**Assignment**.
For the records that follow, please set down exactly the lines between the one holding "Kennispartners" and the one holding "van benodigde budget", inclusive, and only those.

-=-=-=-=-

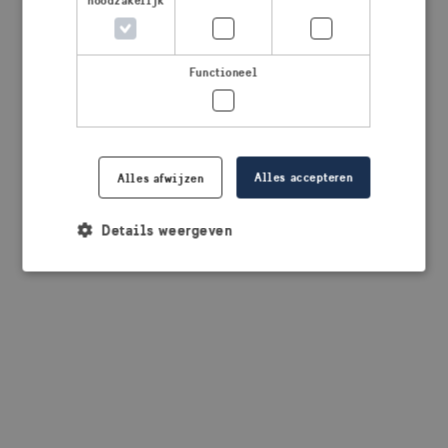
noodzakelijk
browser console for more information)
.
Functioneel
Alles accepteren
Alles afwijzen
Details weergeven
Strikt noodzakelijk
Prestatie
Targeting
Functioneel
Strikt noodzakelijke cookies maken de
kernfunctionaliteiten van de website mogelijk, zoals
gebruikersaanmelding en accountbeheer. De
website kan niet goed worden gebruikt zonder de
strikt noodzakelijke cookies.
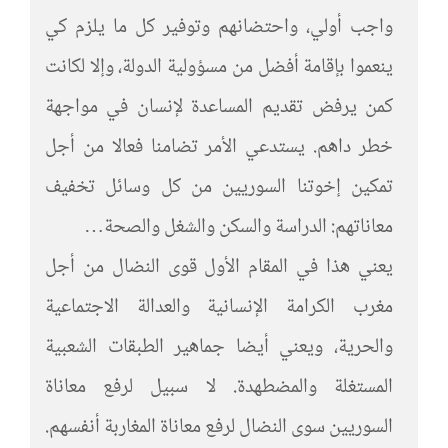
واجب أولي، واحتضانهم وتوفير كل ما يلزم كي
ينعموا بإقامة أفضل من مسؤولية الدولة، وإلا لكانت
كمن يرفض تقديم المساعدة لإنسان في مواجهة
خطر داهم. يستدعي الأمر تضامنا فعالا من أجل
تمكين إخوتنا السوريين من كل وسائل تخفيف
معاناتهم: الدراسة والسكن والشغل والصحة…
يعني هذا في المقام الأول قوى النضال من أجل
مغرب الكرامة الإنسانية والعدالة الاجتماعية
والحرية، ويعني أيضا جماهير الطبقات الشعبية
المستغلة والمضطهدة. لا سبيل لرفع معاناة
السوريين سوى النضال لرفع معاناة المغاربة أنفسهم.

-=-=-=-=-

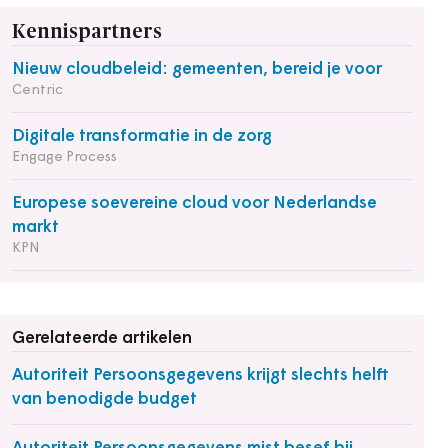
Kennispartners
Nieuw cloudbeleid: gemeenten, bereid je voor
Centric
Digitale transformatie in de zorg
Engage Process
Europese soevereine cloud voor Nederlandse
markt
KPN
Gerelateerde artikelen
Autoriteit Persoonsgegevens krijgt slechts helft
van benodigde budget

-=-=-=-=-

**Output for this task**.
Kennispartners
Nieuw cloudbeleid: gemeenten, bereid je voor
Centric
Digitale transformatie in de zorg
Engage Process
Europese soevereine cloud voor Nederlandse
markt
KPN
Gerelateerde artikelen
Autoriteit Persoonsgegevens krijgt slechts helft
van benodigde budget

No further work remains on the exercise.